Other proteins shown to be susceptible to oxidation include PKA and PKC (Humphries et al., 2005; Humphries et al., 2007; Giorgi et al., 2010), important components of signaling pathways that previous studies found to be reduced in MDD fibroblasts (Dwivedi et al. 2004; Perera et al., 2001; Perez et al., 2002; Shelton et al., 2009 A; Pandey et al., 1998; Pandey et al., 1997). The catalytic subunit of PKA is inactivated by thiol oxidation of cysteine 199 in the activation loop of the kinase, particularly in conditions of high oxidation stress (Humphries et al., 2007). PKA typically exists as an inactive heterotetramer, with two regulatory and two catalytic subunits (Beave et al., 1974 A; Beavo et al., 1974 B; Meinkoth et al., 1993). It is activated by the binding of two cyclic AMP molecules to each regulatory subunit, which releases the catalytic subunits leading to phosphorylation of protein substrates, including cyclic AMP response element binding protein (CREB; Meinkoth et al., 1993; Taylor et al., 1992). This PKA activation continues until cyclic AMP is hydrolyzed by phosphodiesterases (Jeon et al., 2005) or the catalytic subunit is inactivated by protein kinase inhibitor (Fantozzi et al., 1994; Wen et al., 1994). The catalytic PKA subunit is susceptible to oxidation primarily in the free, activated state in the cytosol (Humphries et al., 2002).

Looking at MDD through the perspective of oxidative damage and glutathione response could lead to a new approach to treatment.
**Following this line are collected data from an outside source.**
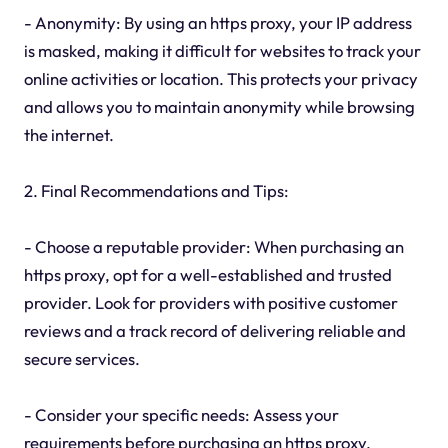
- Anonymity: By using an https proxy, your IP address
is masked, making it difficult for websites to track your
online activities or location. This protects your privacy
and allows you to maintain anonymity while browsing
the internet.
2. Final Recommendations and Tips:
- Choose a reputable provider: When purchasing an
https proxy, opt for a well-established and trusted
provider. Look for providers with positive customer
reviews and a track record of delivering reliable and
secure services.
- Consider your specific needs: Assess your
requirements before purchasing an https proxy.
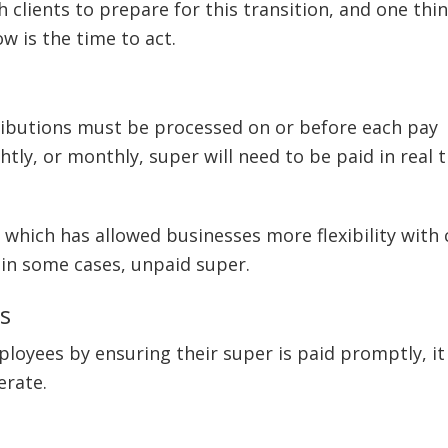
h clients to prepare for this transition, and one thin
ow is the time to act.
ibutions must be processed on or before each pay
htly, or monthly, super will need to be paid in real 
 which has allowed businesses more flexibility with
d in some cases, unpaid super.
s
loyees by ensuring their super is paid promptly, it 
erate.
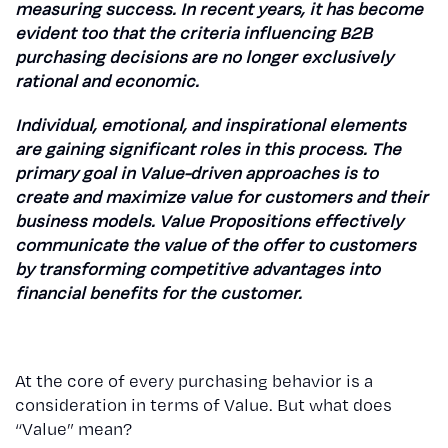
measuring success. In recent years, it has become
evident too that the criteria influencing B2B
purchasing decisions are no longer exclusively
rational and economic.
Individual, emotional, and inspirational elements
are gaining significant roles in this process. The
primary goal in Value-driven approaches is to
create and maximize value for customers and their
business models. Value Propositions effectively
communicate the value of the offer to customers
by transforming competitive advantages into
financial benefits for the customer.
At the core of every purchasing behavior is a
consideration in terms of Value. But what does
“Value” mean?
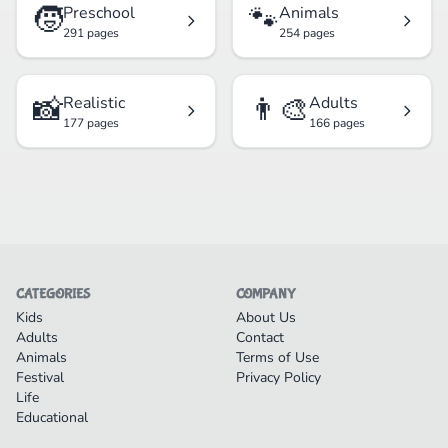
🧒
🐾
Preschool
Animals
291 pages
254 pages
📸
👨‍🎨
Realistic
Adults
177 pages
166 pages
CATEGORIES
COMPANY
Kids
About Us
Adults
Contact
Animals
Terms of Use
Festival
Privacy Policy
Life
Educational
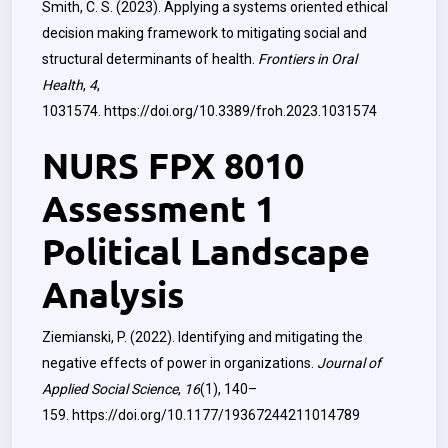
Smith, C. S. (2023). Applying a systems oriented ethical
decision making framework to mitigating social and
structural determinants of health.
Frontiers in Oral
Health
,
4
,
1031574.
https://doi.org/10.3389/froh.2023.1031574
NURS FPX 8010
Assessment 1
Political Landscape
Analysis
Ziemianski, P. (2022). Identifying and mitigating the
negative effects of power in organizations.
Journal of
Applied Social Science
,
16
(1), 140–
159.
https://doi.org/10.1177/19367244211014789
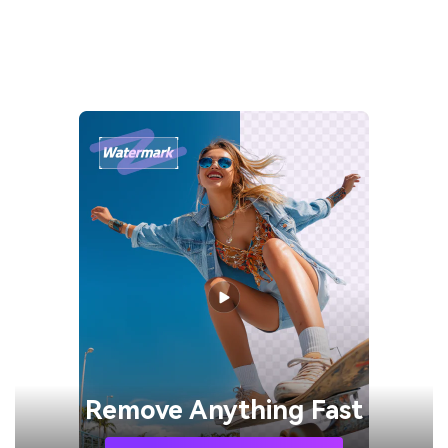
Remove
Anything Fast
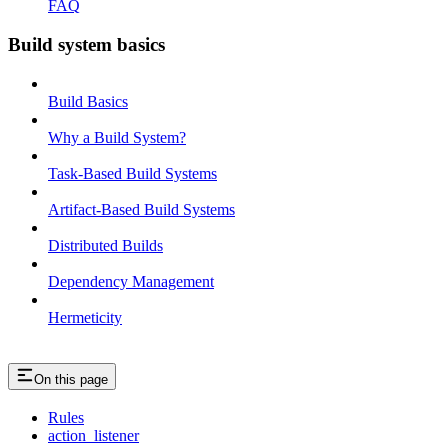
FAQ
Build system basics
Build Basics
Why a Build System?
Task-Based Build Systems
Artifact-Based Build Systems
Distributed Builds
Dependency Management
Hermeticity
On this page
Rules
action_listener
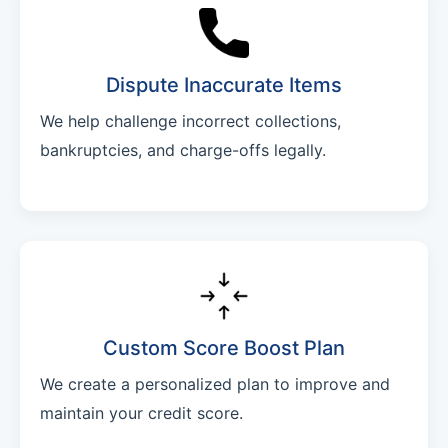
Dispute Inaccurate Items
We help challenge incorrect collections,
bankruptcies, and charge-offs legally.
Custom Score Boost Plan
We create a personalized plan to improve and
maintain your credit score.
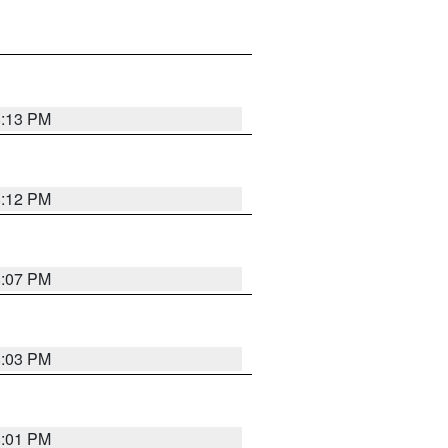
8:13 PM
8:12 PM
8:07 PM
8:03 PM
8:01 PM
Previous studies have shown an increase in oxidative stress markers and decrease in antioxidants in serum to be correlated with the severity of depression (Yanik et al., 2004; Cumurcu et al., 2009; Sarandol et al., 2007). This correlation poses the possibility of reversing the oxidation by increasing natural antioxidant systems or administering antioxidant drugs to decrease the symptoms of depression. A number of stimuli can induce or inhibit glutathione (Soltaninassab et al., 2000), and some selective serotonin reuptake inhibitors (SSRIs) have been shown to behave as antioxidants (Khanzode et al., 2003; Zafir et al., 2009). Standard SSRIs fluoxetine and citalopram, for example, were shown to reverse effects of oxidative damage in serum of MDD subjects (Khanzode et al., 2003). In addition, administering fluoxetine as well as imipramine and venlafaxine, two other SSRIs, to rats with depressed phenotypes was shown to significantly reverse the biochemical effects of oxidation, including protein carbonylation, in brain tissue (Zafir et al., 2009).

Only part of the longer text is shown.